Служитель Аполлона – Александр Бенуа - страница 2

Шрифт
Интервал


Сколь красочны и существенны были эти впечатления можно судить по его мемуарам, где автор внимательно и подробно разбирает всякую «мелочь», пленившую его богатое воображение. Великолепной россыпью удивительных подробностей Александр Бенуа сопровождает свои литературные «петербургские пейзажи», а также пейзажи его окрестностей: Петергофа и Ораниенбаума, Павловска и Царского Села, Гатчины и прилегающей к Петербургу части Финляндии. Словно живые вырастают перед читателем узорчатые башни Нового Петергофа, дышат прохладою и умиротворением парки принца Ольденбургского, пленяют влажными тенями аллеи Сильвии с её тёмными бронзовыми статуями и предстаёт во всю свою исполинскую ширь Камеронова галерея, в нишах которой в вычурных позах стоят каменные мифологические персонажи.

И как бы ни подчёркивал автор свою «особость» среди остальных братьев и сестёр, в своих воспоминаниях семье и её окружению он уделил столько внимания и места, что становится совершенно ясно, что именно семья сыграла основную роль в становлении личности художника, писателя и искусствоведа. Александр Бенуа пишет: «…Моё положение в семье было особенным. Явившись на свет после всех и без того, чтобы у родителей могла быть надежда, что за мной последуют и ещё другие отпрыски, я занял положение несколько привилегированное, какого-то Вениамина. Я не только пользовался особенно нежной заботой со стороны моих родителей, но был как бы опекаем и всеми сёстрами и братьями. Особенно нежны были со мной сёстры, годившиеся мне по возрасту в матери (старшей был 21 год, когда я родился, а младшей 20 лет).

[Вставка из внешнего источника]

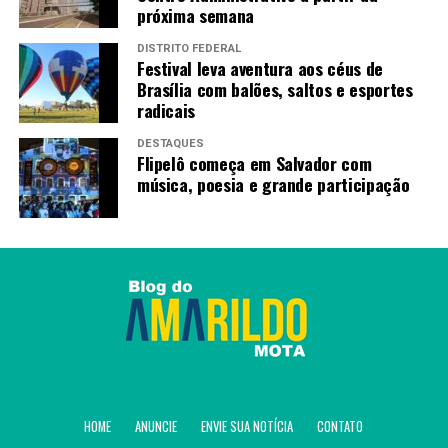
próxima semana
DISTRITO FEDERAL
Festival leva aventura aos céus de
Brasília com balões, saltos e esportes
radicais
DESTAQUES
Flipelô começa em Salvador com
música, poesia e grande participação
HOME
ANUNCIE
ENVIE SUA NOTÍCIA
CONTATO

Но и братья всячески меня баловали, заботились обо мне и каждый по-своему старался влиять на моё воспитание. Всё это подчас не обходилось без маленьких драм и недоразумений, без ссор и обид; иные заботы и попечения принимали неприемлемый для меня оттенок, и тогда я всячески против таких посягательств на мою независимость восставал. Однако в общем мы все жили дружно, и о каждом из братьев и сестёр я храню добрую и благодарную память…»

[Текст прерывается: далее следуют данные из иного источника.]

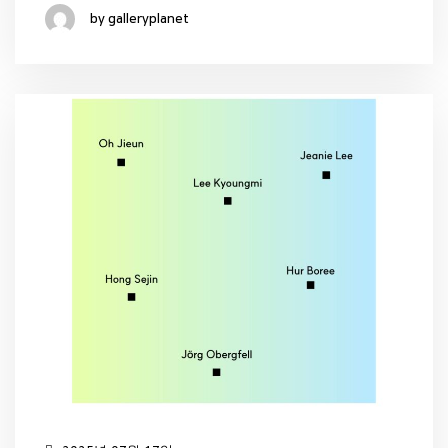
by galleryplanet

Размышляя о своём детстве, Александр Бенуа при всяком удобном случае подчёркивает своё нерусское, итало-французское происхождение и космополитичность, оговариваясь, правда, что он всегда являлся и является гражданином и патриотом Санкт-Петербурга, самого нерусского города во всей России. Чего здесь на самом деле было больше – истинного ощущения себя как наследника великой культуры Франции и Италии или всё-таки рефлексии на консервативный, религиозно окрашенный русский патриотизм рубежа веков? Хотя выпустившему «Историю живописи всех времён и народов», написанную для русского читателя и измеренную западническими мировоззренческими лекалами, вполне логично было оказаться космополитом. В главном искусствоведческом труде своей жизни современную ему Россию Бенуа представляет воскресшей Византией, со всем её догматизмом, «целительным мраком» и утомительным светом. Он пишет: «Недаром же Византия из самой “загнанной” области истории искусства привлекает теперь самый жгучий интерес. Недавно ещё это искусство казалось “чуждым варварством”, теперь оно начинает казаться близким и родным. Вся “одичавшая эстетика” первых столетий нашей эры, её ребячество и упрощённость по сравнению с периодами предшествующими и последующими, кажется для нас снова прельстительной. В частности, элементы этого одичания: преследование роскошной декоративности, наслаждение яркой красочностью, забвение многих знаний (или мертвенное к ним отношение), наконец, тяготение к загадочному символизму и схематичной стилизации, всё это то самое, что нас теперь волнует, и в чём мы даже видим какое-то предельное достижение. Мы – византийцы, или, по крайней мере, те поздние римляне и эллины, которые не сумели (и, по воле судеб, не должны были) отстоять грандиозную, простую, самодовлеющую красоту, доставшуюся от отцов и дедов. Для достижения “настоящего византизма” нам не хватает лишь внешних событий».